*TASK REQUIREMENTS*
From the line with "Sistema de justicia" to the last line of the data below, repeat every line exactly and add nothing.

*Items from a dataset*
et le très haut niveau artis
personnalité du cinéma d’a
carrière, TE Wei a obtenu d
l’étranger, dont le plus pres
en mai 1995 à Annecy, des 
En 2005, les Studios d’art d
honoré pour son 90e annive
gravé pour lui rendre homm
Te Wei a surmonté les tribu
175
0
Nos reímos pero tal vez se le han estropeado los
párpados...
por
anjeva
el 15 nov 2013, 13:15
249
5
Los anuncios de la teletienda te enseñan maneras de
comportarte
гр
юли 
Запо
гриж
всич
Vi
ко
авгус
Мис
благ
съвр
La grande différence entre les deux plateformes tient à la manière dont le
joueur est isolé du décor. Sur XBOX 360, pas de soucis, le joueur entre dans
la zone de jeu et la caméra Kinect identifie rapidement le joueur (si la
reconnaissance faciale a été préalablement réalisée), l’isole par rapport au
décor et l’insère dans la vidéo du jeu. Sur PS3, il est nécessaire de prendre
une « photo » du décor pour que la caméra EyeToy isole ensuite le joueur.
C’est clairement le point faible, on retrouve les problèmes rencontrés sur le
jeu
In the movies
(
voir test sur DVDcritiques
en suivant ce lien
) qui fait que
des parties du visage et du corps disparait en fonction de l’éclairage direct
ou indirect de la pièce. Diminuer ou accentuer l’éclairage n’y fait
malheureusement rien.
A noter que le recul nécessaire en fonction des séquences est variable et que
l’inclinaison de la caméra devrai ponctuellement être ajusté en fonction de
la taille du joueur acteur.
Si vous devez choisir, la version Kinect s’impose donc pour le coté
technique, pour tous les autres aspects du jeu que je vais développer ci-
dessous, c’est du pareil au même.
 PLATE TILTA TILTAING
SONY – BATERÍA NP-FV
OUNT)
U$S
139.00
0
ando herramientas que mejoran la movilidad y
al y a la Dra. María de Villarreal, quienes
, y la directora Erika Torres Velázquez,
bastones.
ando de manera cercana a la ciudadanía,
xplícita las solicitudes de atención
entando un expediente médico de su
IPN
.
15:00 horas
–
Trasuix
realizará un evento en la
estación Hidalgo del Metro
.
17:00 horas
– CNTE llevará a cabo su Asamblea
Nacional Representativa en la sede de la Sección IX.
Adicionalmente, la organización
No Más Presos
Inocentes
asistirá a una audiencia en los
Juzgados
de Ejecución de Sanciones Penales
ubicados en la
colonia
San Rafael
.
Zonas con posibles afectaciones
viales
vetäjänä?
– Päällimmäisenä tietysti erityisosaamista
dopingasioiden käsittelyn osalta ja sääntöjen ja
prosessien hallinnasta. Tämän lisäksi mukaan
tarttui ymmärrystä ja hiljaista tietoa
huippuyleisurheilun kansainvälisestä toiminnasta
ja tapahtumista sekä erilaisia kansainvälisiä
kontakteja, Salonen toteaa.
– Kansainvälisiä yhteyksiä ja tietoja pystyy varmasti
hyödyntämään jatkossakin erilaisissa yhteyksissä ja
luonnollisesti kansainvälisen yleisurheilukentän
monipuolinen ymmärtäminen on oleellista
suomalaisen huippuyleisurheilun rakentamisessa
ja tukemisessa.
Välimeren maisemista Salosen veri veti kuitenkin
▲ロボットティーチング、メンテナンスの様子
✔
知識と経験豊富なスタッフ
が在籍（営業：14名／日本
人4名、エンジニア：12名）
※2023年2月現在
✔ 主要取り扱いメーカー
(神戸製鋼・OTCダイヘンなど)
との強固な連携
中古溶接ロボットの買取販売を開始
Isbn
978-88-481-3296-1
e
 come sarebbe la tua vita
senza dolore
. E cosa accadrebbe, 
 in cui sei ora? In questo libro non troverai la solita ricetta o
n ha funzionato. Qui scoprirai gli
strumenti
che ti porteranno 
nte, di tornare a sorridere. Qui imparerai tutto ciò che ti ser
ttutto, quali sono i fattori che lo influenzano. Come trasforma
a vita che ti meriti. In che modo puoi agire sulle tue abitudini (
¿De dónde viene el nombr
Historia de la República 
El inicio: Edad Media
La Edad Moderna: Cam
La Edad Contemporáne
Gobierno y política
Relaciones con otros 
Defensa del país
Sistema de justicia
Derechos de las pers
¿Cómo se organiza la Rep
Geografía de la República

*YOUR SOLUTION*
Sistema de justicia
Derechos de las pers
¿Cómo se organiza la Rep
Geografía de la República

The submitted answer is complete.